3.     Beverly's consumer debt safety ratio is calculated as follows: Use worksheet 6.1.

               Type of Loan                                   Mo. Payment
               Auto loan                                      $       380
               Dept. store charge card                                 60
               Bank credit card                                        85
               Personal line of credit                                120
                                       Total Monthly Payments $       645

           Debt Safety Ratio            =   Total Monthly Consumer Credit Payments
                                                   Monthly Take-Home Pay
                                        =   $ 645
                                            $3,320
                                        =   19.4%
     If Beverly wants her debt safety ratio to be only 12.5% of her current take-home pay,
     she must reduce her total monthly payments to $415 ($3,320 x .125).

     If Beverly wants her current consumer debt load to equal 12.5% of take-home pay, then
     she would have to increase her take-home pay to $5,160 ($645 = 0.125 x Take-home
     pay or Take-home pay = $645 ÷ 0.125)

4.   If Bill and Ethel have a home appraised at $180,000 and a mortgage balance of only
     $90,000, they have equity in the home of $90,000 ($180,000 – $90,000). If an S&L
     will lend money on the home at a loan-to-value ratio of 75%, the S&L would be
     willing to lend up to $135,000, or .75 x $180,000. Subtracting the first mortgage of
     $90,000, the Pattersons could qualify for a home equity loan of $45,000.

     According to the latest provisions of the tax code, all of the interest paid on their home
     equity loan would be fully deductible (for federal tax purposes).
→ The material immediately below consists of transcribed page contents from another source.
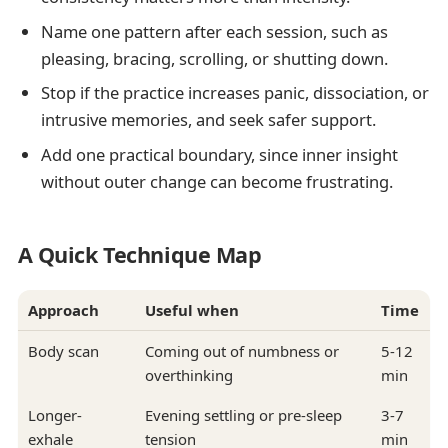
Name one pattern after each session, such as
pleasing, bracing, scrolling, or shutting down.
Stop if the practice increases panic, dissociation, or
intrusive memories, and seek safer support.
Add one practical boundary, since inner insight
without outer change can become frustrating.
A Quick Technique Map
Approach
Useful when
Time
Body scan
Coming out of numbness or
5-12
overthinking
min
Longer-
Evening settling or pre-sleep
3-7
exhale
tension
min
It makes no difference
     what the house originally cost; the only thing that matters is that the amount of
     indebtedness on the house not exceed its fair market value (which is virtually
     impossible given a loan-to-value ratio of 75%). Other than that, a homeowner is
     allowed to fully deduct the interest charges on home equity loans of up to $100,000;
     since the Pattersons' home equity line is within this limit (theirs is a $45,000 line), the
     interest on it is fully deductible.

     Note: under current tax laws, the total amount of itemized deductions as reported on
     Schedule A may be reduced for taxpayers with adjusted gross incomes greater than a
     certain level. Also, if taxpayers do not itemize deductions and take the standard
     deduction instead, the tax deductibility feature of a home equity loan would not make a
     different in the amount of taxes owed.
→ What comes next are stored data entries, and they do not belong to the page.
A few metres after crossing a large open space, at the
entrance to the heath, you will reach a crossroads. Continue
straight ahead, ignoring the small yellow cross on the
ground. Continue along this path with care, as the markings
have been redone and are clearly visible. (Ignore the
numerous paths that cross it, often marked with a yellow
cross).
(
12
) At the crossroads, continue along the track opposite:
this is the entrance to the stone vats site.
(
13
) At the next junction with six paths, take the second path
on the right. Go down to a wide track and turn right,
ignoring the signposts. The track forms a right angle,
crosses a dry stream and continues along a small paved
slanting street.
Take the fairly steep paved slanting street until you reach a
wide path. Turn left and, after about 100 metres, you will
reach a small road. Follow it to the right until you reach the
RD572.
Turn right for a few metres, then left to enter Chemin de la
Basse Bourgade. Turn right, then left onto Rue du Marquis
5.   If Parviz plans to pay his balance in full each month, the interest rate on his credit card
     would not matter. Virtually all cards do not charge a fee if the cardholder's balance is
     paid in full each billing cycle, provided no late fees or over-the-limit fees apply.
     Therefore, he would go with the card which does not have an annual fee.

     However, if he knows he will carry a significant balance from one billing cycle to the
     next, he may well be better off with the card that charges an annual fee and a lower
     interest rate. The higher his balance, the more attractive such a card would become.
     However, several words of caution are in order here. If a credit card uses the two-cycle
     average daily balance including new purchases method of computing the balance on
     which to apply the interest rate, the cardholder's effective rate of return is likely to be
     much higher than the stated rate, depending on the timing of when charges and payoffs
     are made. Knowing the balance method in addition to the rate charged is crucial to
     making a good financial decision.